0

I need to transfer a lot of web directories to another machine. The directory structure looks like this:

/var/www/
    site1/
        cgi-bin/ ...
        logs/ ...
        index.html
        images/ ...
        ...
    site2/
        cgi-bin/
        logs/
        ...
    size3/
    ...

To pack the files I'd like to use tar. I need to pack all files, except all "cgi-bin" and all "logs" directories only in certain provided paths, not in any subdirectory!

These directories should be excluded from packing because they should not appear in the destination and they can be quite large. That slows down the transfer. So I do not want to include them and only delete them in the destination.

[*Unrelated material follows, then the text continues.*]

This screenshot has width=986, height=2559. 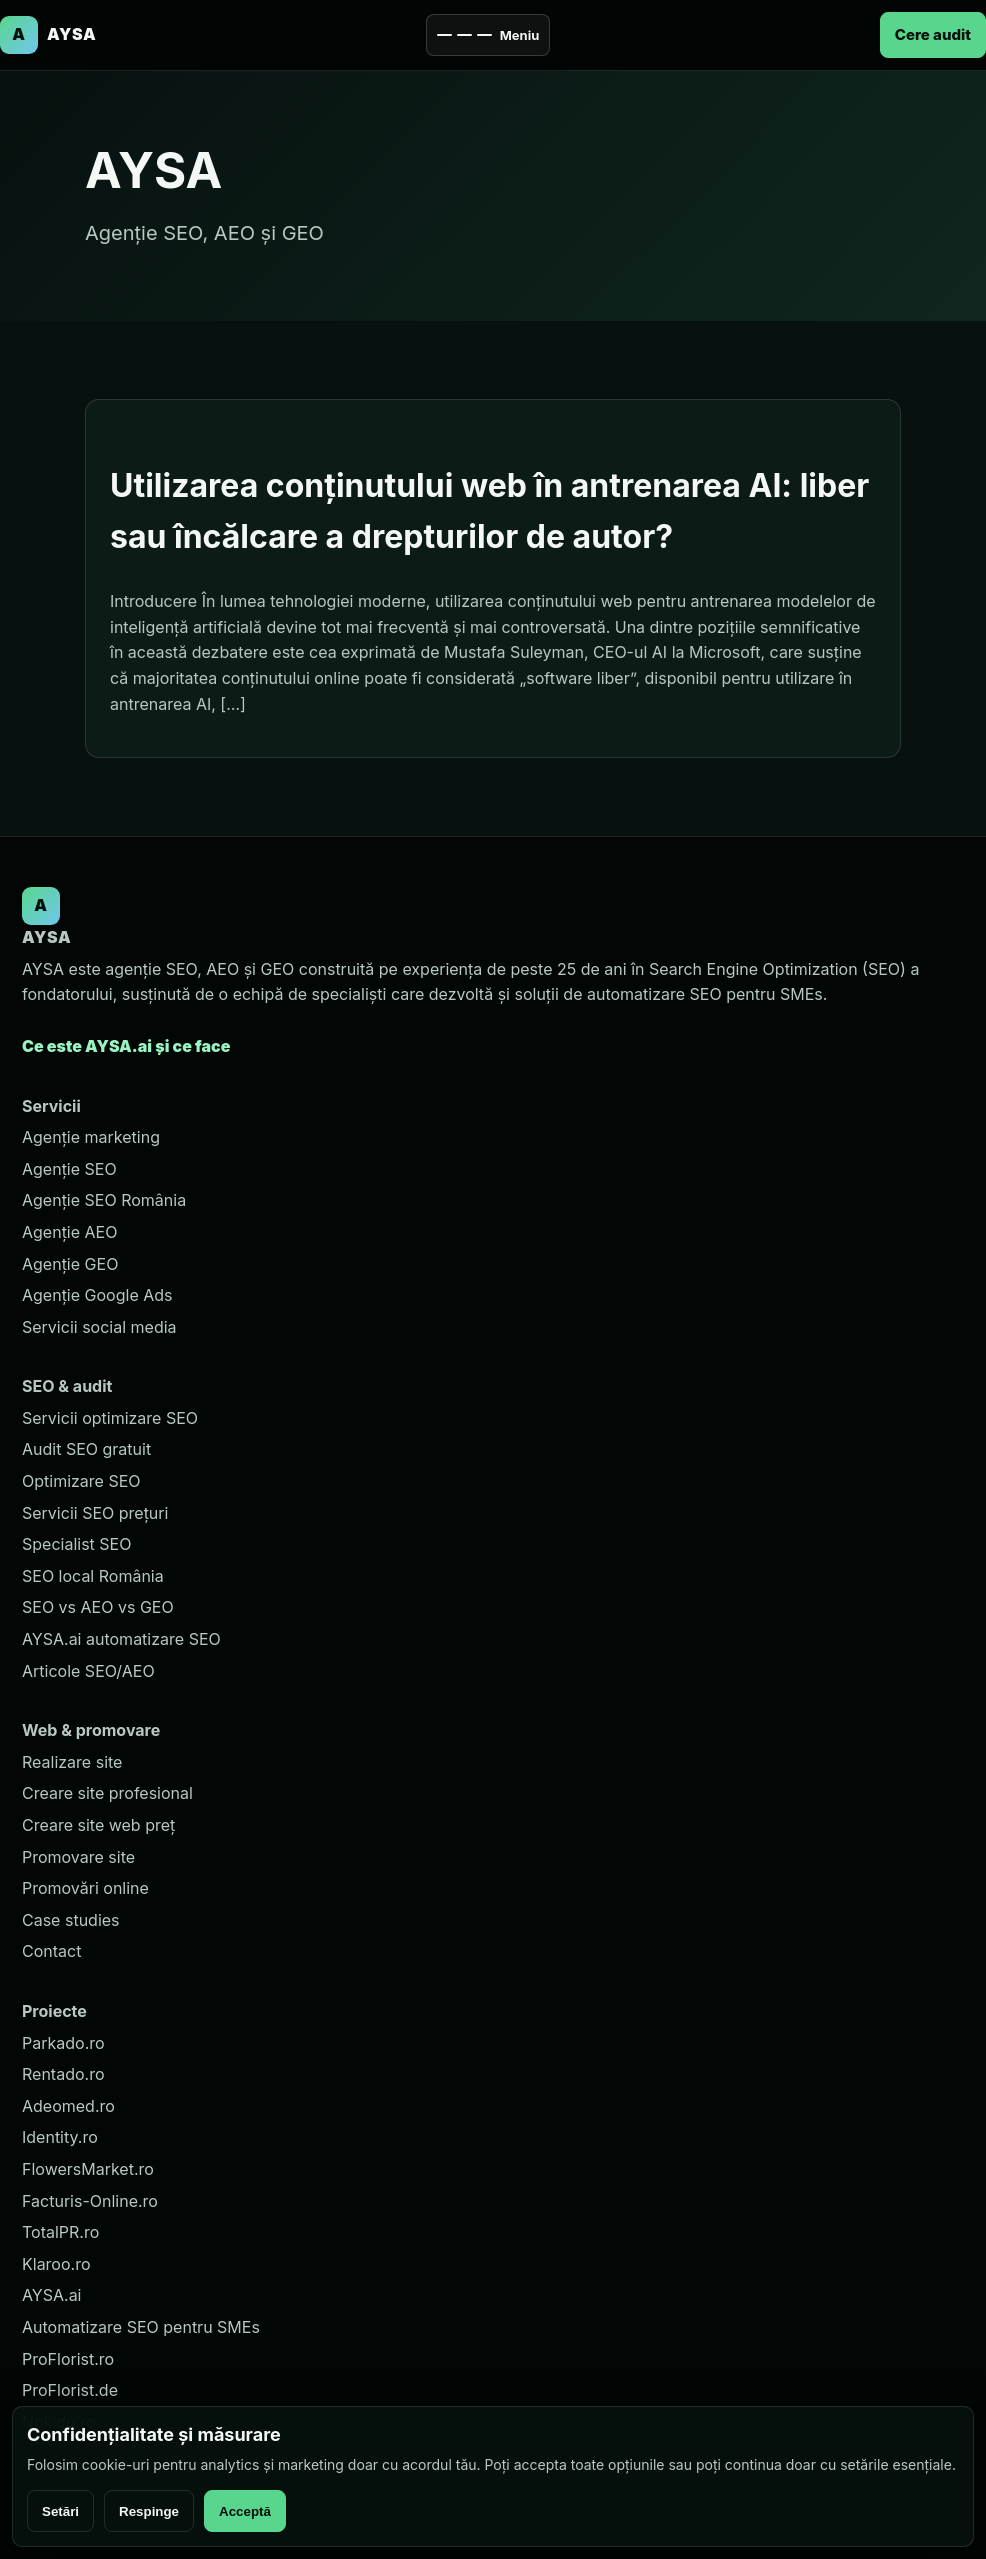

I tried several combinations of this:

cd /var/www
tar cfz ~/web.tgz site* --exclude-from excludes.list

excludes.list is a file that contains lines such as shown here: (the example shows different path styles, I used each of them consistently for the entire file, but no variant worked)

site1/cgi-bin
site1/logs
./site2/cgi-bin
/var/www/site2/logs

The "cgi-bin" directories may occur in other subdirectories (I list them all with a find command), the "logs" directories that I want to exclude are all directly in each "sitex" directory. Other "logs" directories must be included.

I could only get to two results:

  1. No files were excluded at all
  2. All directories that partially matched an exclude pattern were excluded, including e.g. /var/www/site2/bla/site1/logs/. This is not acceptable as it's excluding too much.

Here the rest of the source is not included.